Sports Bottle top vs straw

MichelleNC
on 5/3/12 11:18 pm
A sports bottle top would be fine to use vs a straw right? I don't really see any air coming in that way I don't think right?
I like to reuse my water bottles a few times and I have found the water bottles with the sport tops I can drink so much easier. Do you think that would be ok after surgery so I can be sure I get all my liquids in?

Michelle
Did the happy dance onto the Loser's Bench March 18, 2013!

Visit my blog at http://skinnyundermyfat.blogspot.com/
    

dasie
on 5/3/12 11:51 pm
I use neither. 

I was watching Oprah years ago.  That particular show was about fillers, botox, etc., and one of Oprah's guests was a dermatologist.  This doctor said she noticed several years ago, she has a large NYC practice, that she was beginning to see a large number of younger women, 30ish, who were coming to her with  wrinkling beginning around their mouths.  She said these were professionals, very active with many being runners.  It was happening so frequently she began wondering why are these younger women developing wrinkling around their mouths at such young ages.  She began looking for commonalities within these women.  What she discovered was all these women were active, and they all used sports bottles when exercising in order to stay hydrated.  She firmly believed it was the puckering of the mouth and muscles used when drinking from these bottles that was leading to the premature formation of early wrinkling.  The same muscles/mouth position is used when using straws. 

She made a believer out of me.  I do not use either straws or sports bottles.  I never forgot the show.  I was in my forties when I saw that episode and took her advice.  Some may not believe it can cause wrinkling...just by using those bottles.  But she stressed these were very active women who apparently exercised a lot and used those bottles to drink all the time. 

Just a little info for anyone who is interested.




    
hedrider
on 5/4/12 12:45 am - Midlothian, TX
That's interesting.  I can always tell a smoker by the wrinkles around the mouth.  I never thought to apply that logic to straws.

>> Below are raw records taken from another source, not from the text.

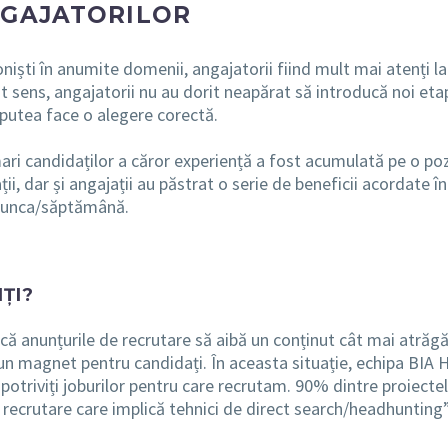
NGAJATORILOR
iști în anumite domenii, angajatorii fiind mult mai atenți la n
st sens, angajatorii nu au dorit neapărat să introducă noi eta
 putea face o alegere corectă.
i candidaților a căror experiență a fost acumulată pe o poziț
ii, dar și angajații au păstrat o serie de beneficii acordate î
e munca/săptămână.
ȚI?
că anunțurile de recrutare să aibă un conținut cât mai atrăg
 un magnet pentru candidați. În aceasta situație, echipa BIA
 potriviți joburilor pentru care recrutam. 90% dintre proiect
de recrutare care implică tehnici de direct search/headhuntin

I'm a straw drinker... hmmm... food for thought.
Heather
Since 2008 my team has raised over $42,000 to fight breast cancer.

   
dasie
on 5/4/12 1:13 am
That was why the doctor was so curious.  These women were not smokers, clearly.  They were professionals, marathon runners, very, very active.  The variable that linked them together was the continuous use of sports bottles and the quenching of the mouth on the tip.  I stopped using them that day.  A few weeks ago my husband had a coupon for Ozarka water...the larger bottles with the sport tip.  I unscrewed them eac and every time I took a drink.  I have deflated cheeks as it is.  I don't want wrinkles around my mouth.




    
dasie
on 5/3/12 11:53 pm
ps...I use regular bottles and loosely place my mouth on the opening making sure I do not pucker.  At 57 this summer, I do not have one wrinkle on my upper lip, and I only drink water out of bottles.  I don't like the way my tap water tastes.




    
Cheryl N.
on 5/4/12 12:27 am - Des Moines, WA
Interesting, but when we kiss, don't we have to pucker?  We also pucker when we eat sour stuff,  hmmmmm! 

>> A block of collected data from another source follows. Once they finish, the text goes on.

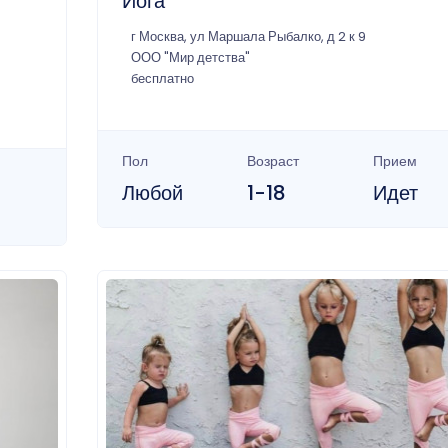
Йога
г Москва, ул Маршала Рыбалко, д 2 к 9
ООО "Мир детства"
бесплатно
Пол
Возраст
Прием
Любой
1-18
Идет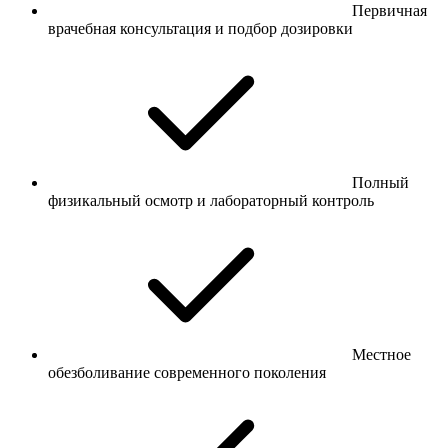
Первичная
врачебная консультация и подбор дозировки
Полный
физикальный осмотр и лабораторный контроль
Местное
обезболивание современного поколения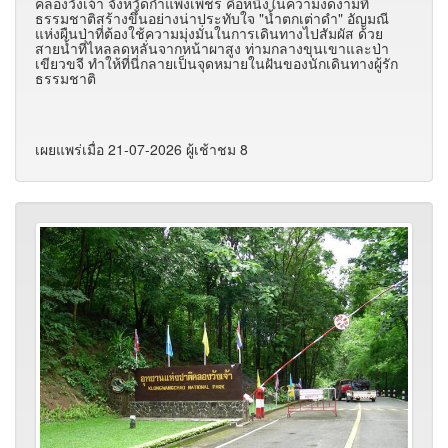
คลองวังเจ้า จังหวัดกำแพงเพชร คือหนึ่งในความงดงามที่
ธรรมชาติสร้างขึ้นอย่างน่าประทับใจ "น้ำตกเต่าดำ" อัญมณี
แห่งผืนป่าที่ต้องใช้ความมุ่งมั่นในการเดินทางไปสัมผัส ด้วย
สายน้ำที่ไหลลดหลั่นจากหน้าผาสูง ท่ามกลางขุนเขาและป่า
เขียวขจี ทำให้ที่นี่กลายเป็นจุดหมายในฝันของนักเดินทางผู้รัก
ธรรมชาติ
เผยแพร่เมื่อ 21-07-2026 ผู้เช้าชม 8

246 in Dec 2008 before banded 1/28/09 at 215 lbs, band crapped 9/09 at 170 lbs and struggled with it and regained to 203 revised to bypass on 8/1/11 and am very happy.

 

    
dasie
on 5/4/12 1:16 am
Yes, but we don't kiss as much and as often as these women drank to stayed hydrated.  Since my surgery, I only drink from bottles.  At times I shoot for one gallon per day.  That is a lot of quenching if I used sports bottles.  I decided that was one contributing factors to wrinkles I could easily avoid. 




    
Cheryl N.
on 5/4/12 12:29 am - Des Moines, WA
I had to google puckering and wrinkling.  It is also caused from smoking cigarettes as well but nothing on straws that I found (yet) 

246 in Dec 2008 before banded 1/28/09 at 215 lbs, band crapped 9/09 at 170 lbs and struggled with it and regained to 203 revised to bypass on 8/1/11 and am very happy.

 

    
Sarah R.
on 5/4/12 12:34 am, edited 5/4/12 12:36 am

We have a soda stream (make pop/soda at home) and the bottles are very heavy duty plastic with wide mouths. I love them...32 ounces each and I fill up a couple with my water and crystal lite and have most of my water for the day. Easy to clean with a scrubby brush. I dont like straws but I need the wide mouth bottle I get less air that way.

 
  

 

 

 

poet_kelly
on 5/4/12 1:17 am - OH
I don't see how it would matter, as long as it's not giving you painful gas.

View more of my photos at ObesityHelp.com          Kelly

Please note: I AM NOT A DOCTOR.  If you want medical advice, talk to your doctor.  Whatever I post, there is probably some surgeon or other health care provider somewhere that disagrees with me.  If you want to know what your surgeon thinks, then ask him or her.    Check out my blog.